Consumer Credit Code penalty: Australian Finance Direct

A Victorian Consumer Credit Code prosecution that began in 2003 has finally concluded with an order that Australian Finance Direct Ltd (AFD) be fined $100,000.00 for breaches of section 15(B) of the Code.(Director of Consumer Affairs Victoria v Australian Finance Direct Ltd (Credit) [2009] VCAT 129)

AFD made loans to people who wished to attend property investment seminars conducted by a third party but who did not wish (or were unable) to pay the fees for the seminars in cash.  The purpose of the credit was to enable them to defer payment.

But the loan contracts did not disclose "holdbacks" retained by AFD which amounted to between 10% and 40% of the loan amount depending on its assessment of the risk of the borrower.

The decision that AFD had committed a breach had previously been unsuccessfully appealed all the way to the High Court here.
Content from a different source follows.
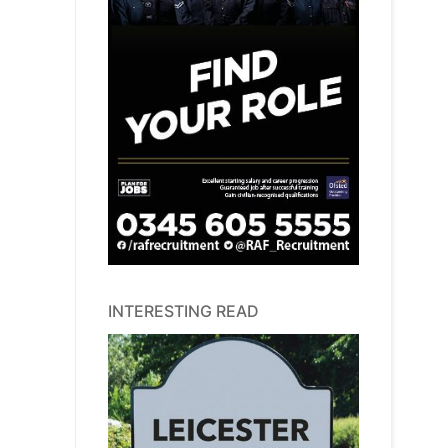
INTERESTING READ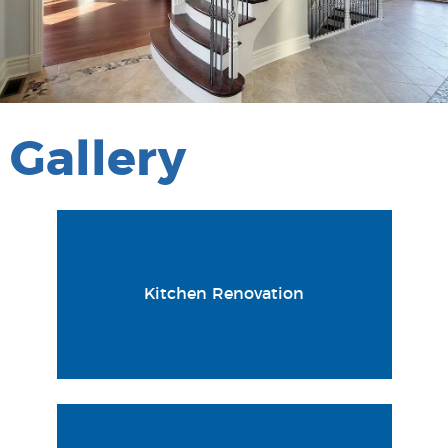
Gallery
Kitchen Renovation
The Tribunal Deputy President made the following comments:

  1. AFD concedes and I agree that its breach was serious. It failed to disclose key information to its debtors – information which affected their choices and their understanding of the transaction. It stated incorrectly that the whole of the amount of credit was to be provided to the introducer. This statement had the potential to mislead debtors about the true nature of the transaction.
  2. The breaches were systemic. They affected all the credit contracts entered into by AFD in relation to the introducers NII and Capital, in the period to which this proceeding relates. That period is relatively long – from February 2002 to November 2003.
  3. While the total number of contracts affected is not in the hundreds of thousands, and the amounts involved are not in the hundreds of thousands or millions, the amounts involved and the number of contracts affected are substantial. This is the more so because AFD is (as the parties agree) a relatively small credit provider.
  4. I did not find that there were breaches of multiple provisions of the Code. Only one provision was breached. All breaches arose out of the same kind of conduct, and not out of diverse kinds of conduct.
  5. I do not agree with the Director’s submission that I should, in determining civil penalty, take into account that AFD retained the high risk holdback to guard itself against the risk it took in lending to people who did not meet its standard lending guidelines. The civil penalty is imposed for breach of the disclosure requirement of the Code, not for inappropriate lending practices.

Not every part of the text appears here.